Love and Desire
“To love is to have. To desire is to want.” - Esther Perel
There’s sex and there’s making love. Both are satisfying, but one is harder to achieve than the other. Anyone can just have sex. It takes an emotional investment, preparation and vulnerability to partake in the act of making love.
Love making is the complex unification of pure love, passion, desire and emotional fulfillment. When you fully share yourself with your partner and pour yourself into one another, mind, body and soul, there is a rawness, a vulnerable to the act. It allows you to communicate all the loving feelings you have about your lover through an emotional and erotic connection.
After 14 years of marriage, two kids, a dog and a rabbit I can tell you my husband and I don’t make love often. We have sex on a regular basis whenever and wherever we can squeeze it in, but the times we actually enter that intense emotional space together where we get completely lost in each other is less frequent.
My relationship with my husband is the most beautiful thing I’ve ever experienced, in addition to the relationship I have with my children. Do we have a perfect marriage? Absolutely not! But, it’s pretty darn good. We are both equally dedicated to maintaining our happy relationship and at times when it can be better, we make fixing it a priority.
My husband is my best friend, my confidant, my biggest supporter, the father of my children, my partner and my lover.
When one person is all those things to you, it can be difficult to compartmentalize them. How do you go from, you’re the guy I go to the bathroom in front of to now you’re my exciting lover who I can’t keep my hands off of?
What we need to understand is because we have the feelings of comfortability and security with our partner, we feel safe enough to fully share ourselves as true intimate lovers - the hitch... fueling the love and the desire simultaneously.
Certainly there are times in our relationship when making love just happens - somehow we find ourselves in that space of pure love and desire. It's awesome when that happens.

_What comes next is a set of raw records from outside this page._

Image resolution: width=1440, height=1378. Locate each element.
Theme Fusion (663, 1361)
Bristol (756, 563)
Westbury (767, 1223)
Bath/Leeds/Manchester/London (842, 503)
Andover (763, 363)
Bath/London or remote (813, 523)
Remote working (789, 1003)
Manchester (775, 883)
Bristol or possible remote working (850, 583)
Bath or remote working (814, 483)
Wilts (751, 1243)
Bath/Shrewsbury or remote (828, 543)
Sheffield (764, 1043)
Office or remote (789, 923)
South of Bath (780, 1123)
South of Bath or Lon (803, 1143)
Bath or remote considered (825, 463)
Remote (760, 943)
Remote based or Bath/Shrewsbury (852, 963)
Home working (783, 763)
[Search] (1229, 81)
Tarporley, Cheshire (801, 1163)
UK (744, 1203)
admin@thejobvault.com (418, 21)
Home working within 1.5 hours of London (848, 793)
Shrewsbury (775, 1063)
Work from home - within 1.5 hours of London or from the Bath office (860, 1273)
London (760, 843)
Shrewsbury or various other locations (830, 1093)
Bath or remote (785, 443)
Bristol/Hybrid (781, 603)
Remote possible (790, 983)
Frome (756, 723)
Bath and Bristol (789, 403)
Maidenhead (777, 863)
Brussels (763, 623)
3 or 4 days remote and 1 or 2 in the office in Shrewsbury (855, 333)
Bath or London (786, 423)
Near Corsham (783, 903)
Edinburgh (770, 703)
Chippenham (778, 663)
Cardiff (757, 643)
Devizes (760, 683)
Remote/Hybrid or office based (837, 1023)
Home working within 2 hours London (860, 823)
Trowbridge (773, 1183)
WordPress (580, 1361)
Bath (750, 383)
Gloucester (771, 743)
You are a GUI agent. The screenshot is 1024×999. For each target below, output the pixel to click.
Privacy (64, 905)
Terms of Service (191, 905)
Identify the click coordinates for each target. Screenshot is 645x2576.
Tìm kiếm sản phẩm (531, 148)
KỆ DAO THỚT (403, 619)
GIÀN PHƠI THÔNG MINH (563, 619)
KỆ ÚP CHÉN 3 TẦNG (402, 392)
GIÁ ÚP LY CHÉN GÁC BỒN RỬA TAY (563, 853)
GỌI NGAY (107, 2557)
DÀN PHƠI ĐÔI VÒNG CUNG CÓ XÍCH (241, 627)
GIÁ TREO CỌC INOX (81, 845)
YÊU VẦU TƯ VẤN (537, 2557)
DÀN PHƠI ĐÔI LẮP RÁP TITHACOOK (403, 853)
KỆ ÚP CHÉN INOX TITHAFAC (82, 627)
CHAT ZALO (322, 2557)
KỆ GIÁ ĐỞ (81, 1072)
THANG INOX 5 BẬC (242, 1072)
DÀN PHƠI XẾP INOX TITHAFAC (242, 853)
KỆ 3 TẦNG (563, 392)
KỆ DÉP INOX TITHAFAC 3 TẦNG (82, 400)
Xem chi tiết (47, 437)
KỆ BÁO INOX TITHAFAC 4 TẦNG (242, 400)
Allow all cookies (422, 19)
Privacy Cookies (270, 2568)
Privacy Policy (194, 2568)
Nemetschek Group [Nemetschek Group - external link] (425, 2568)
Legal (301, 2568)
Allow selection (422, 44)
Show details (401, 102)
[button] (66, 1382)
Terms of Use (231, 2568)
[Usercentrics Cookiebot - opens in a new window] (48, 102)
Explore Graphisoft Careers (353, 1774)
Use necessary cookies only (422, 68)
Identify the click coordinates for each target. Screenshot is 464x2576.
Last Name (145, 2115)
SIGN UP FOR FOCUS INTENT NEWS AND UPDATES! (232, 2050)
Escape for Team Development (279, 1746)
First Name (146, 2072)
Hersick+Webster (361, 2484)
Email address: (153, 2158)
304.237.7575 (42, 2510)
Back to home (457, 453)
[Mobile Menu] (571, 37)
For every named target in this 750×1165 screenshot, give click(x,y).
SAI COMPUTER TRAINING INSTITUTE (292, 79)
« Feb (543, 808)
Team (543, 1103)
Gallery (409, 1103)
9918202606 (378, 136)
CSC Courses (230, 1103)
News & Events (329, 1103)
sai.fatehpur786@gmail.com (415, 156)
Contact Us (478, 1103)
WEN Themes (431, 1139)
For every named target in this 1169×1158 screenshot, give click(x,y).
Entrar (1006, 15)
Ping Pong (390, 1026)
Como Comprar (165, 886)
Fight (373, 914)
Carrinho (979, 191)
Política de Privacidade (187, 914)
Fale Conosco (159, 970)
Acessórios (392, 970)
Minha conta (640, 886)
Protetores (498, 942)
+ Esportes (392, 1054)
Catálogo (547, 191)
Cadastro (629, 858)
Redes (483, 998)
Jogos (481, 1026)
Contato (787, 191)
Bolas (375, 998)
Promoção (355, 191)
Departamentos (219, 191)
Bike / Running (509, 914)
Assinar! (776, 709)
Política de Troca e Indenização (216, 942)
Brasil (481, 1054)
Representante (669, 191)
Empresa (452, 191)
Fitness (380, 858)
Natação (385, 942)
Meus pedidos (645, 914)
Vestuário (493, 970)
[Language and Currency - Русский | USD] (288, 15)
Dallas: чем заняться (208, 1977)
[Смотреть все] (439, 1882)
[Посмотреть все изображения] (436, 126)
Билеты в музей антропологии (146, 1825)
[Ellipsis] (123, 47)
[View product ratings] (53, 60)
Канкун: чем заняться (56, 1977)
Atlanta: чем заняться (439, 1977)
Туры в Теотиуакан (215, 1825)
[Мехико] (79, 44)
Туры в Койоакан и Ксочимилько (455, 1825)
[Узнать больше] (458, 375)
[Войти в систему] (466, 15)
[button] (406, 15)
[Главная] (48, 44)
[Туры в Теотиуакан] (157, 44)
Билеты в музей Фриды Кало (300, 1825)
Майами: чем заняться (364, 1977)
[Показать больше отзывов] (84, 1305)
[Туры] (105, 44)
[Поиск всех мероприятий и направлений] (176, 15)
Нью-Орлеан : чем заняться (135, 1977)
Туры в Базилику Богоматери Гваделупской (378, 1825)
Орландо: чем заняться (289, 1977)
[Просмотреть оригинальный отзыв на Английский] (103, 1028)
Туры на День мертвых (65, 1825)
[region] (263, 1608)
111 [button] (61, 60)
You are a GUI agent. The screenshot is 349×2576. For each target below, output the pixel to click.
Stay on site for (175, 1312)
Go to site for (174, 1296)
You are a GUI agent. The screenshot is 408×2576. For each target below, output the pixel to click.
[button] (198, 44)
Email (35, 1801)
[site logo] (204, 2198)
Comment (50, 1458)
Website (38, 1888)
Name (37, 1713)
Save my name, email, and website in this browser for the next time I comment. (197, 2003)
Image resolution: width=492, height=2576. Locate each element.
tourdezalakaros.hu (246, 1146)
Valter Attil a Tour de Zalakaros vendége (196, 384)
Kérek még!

Ultimately, it takes work to make your partner feel loved, secure, accepted and insalnely passionate about you, but it’s not impossible. Don’t underestimate the power of foreplay? If you practice foreplay five minutes before the act, you are preparing for sex, which is fine. Sex is an important part of your daily relationship. It is a positive way to stay connected to your partner - with other benefits that I don’t need to mention. If you engage in foreplay five days before the act, you are preparing to make love.
So what does foreplay in preparation to make love look and sound like?
- You look beautiful
- You are handsome
- I admire you
- I respect you
- I am interested in you
- You are strong
- Helping each other with tasks
- Staring at each other (one of my favorites!)
- You are the one I want
- Watching each other’s movements
- Touching each other in a romantic way
- Making out (another favorite)
- Getting in touch with your inner sexual self
- Watching your partner pursue a goal or take up a new hobby
- Witnessing your partner in his/her element (works every time)
- Leaving each other love notes
- Talking like lovers not just as partners/companions
- Watching him parent your children (panty dropper!)
Feeding the romantic intimacy in between sessions, regardless of the length of time that occurs between each love making experience, helps create an environment for true intimacy and desire. But, if you find that life has gotten in the way of preparing for a night of passionate love making, there's nothing wrong with settling for some good old fashion sex!